I guess it’s all right, for a hoonish tag. It rolls out from my throat sac easy enough, even if I get embarrassed hearing it sometimes. The handle’s supposed to have been in the lineage ever since our sneakship brought the first hoon to Jijo.
The sneakship was utterly gloss! Our ancestors may have been sinners, in coming to breed on this taboo planet, but they flew a mighty star-cruiser, dodging Institute patrols and dangerous Zang and Izmunuti’s carbon storms to get here. Sinners or not, they must have been awfully brave and skilled to do all that.
I’ve read everything I can find about those days, even though it happened hundreds of years before there was paper on Jijo, so all we really have to go on are a few legends about those hoon pioneers, who dropped from the sky to find g’Keks, glavers, and traeki already hiding here on the Slope. Stories that tell how those first hoon sank their sneakship in the deep Midden, so it couldn’t be traced, then settled down to build crude wooden rafts, the first to sail Jijo’s rivers and seas since the Great Buyur went away.
Since it has to do with the sneakship, I guess my given name can’t be too bad.
Still, I really like to be called Alvin.
Our teacher, Mister Heinz, wants us upper graders to start journals, though some parents complain paper costs too much here at the southern end of the Slope.
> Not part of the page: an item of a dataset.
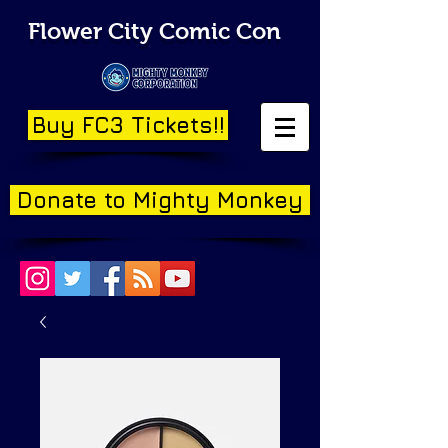
Flower City Comic Con
Buy FC3 Tickets!!
Donate to Mighty Monkey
I don’t care. I’m going to write about the adventures me and my friends have, both helping and heckling the good-natured sailors in the harbor, or exploring twisty lava tubes up near Guenn Volcano, or scouting in our little boat all the way to the long, hatchet-shadow of Terminus Rock.
Maybe someday I’ll turn these notes into a book!
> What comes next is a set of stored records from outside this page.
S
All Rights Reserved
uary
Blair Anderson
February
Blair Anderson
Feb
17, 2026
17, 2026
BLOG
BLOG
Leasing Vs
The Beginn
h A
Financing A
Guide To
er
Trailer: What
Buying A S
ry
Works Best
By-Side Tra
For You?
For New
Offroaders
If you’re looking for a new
And why not? My Anglic is real good. Even grumpy old Heinz says I’m a whiz at languages, memorizing the town copy of Roget’s by the time I was ten. Anyway, now that Joe Dolenz, the printer, has come set up shop in Wuphon, why should we have to count on the traveling librarian’s caravan for new things to read? Maybe Dolenz would even let me set the type myself! That is, if I get around to it before my fingers grow too big to fit around those little backward letters.
Mu-phauwq, my mother, calls it a great idea, though I can tell she’s partly humoring a childish obsession, and I wish she wouldn’t patronize me that way.
My dad, Yowg-wayuo, acts all grumpy, puffing his throat sac and telling me not to be such a humanmimicker. But I’m sure he likes the idea, deep down. Doesn’t he keep taking borrowed books on his long voyages to the Midden, even though you’re not supposed to, because what if the ship sank and maybe the last ancient copy of Moby Dick went down with the crew? Wouldn’t that be a real disaster?
Anyway, didn’t he used to read to me almost from the day I was born? Booming all the great Earthling adventure tales like Treasure Island, Sindbad, and Ultraviolet Mars? So who’s he to call me a humicker!
Nowadays, Dad says I should read the new hoon writers, those trying to go past imitating old-time Earthers, coming up with literature by and for our own kind.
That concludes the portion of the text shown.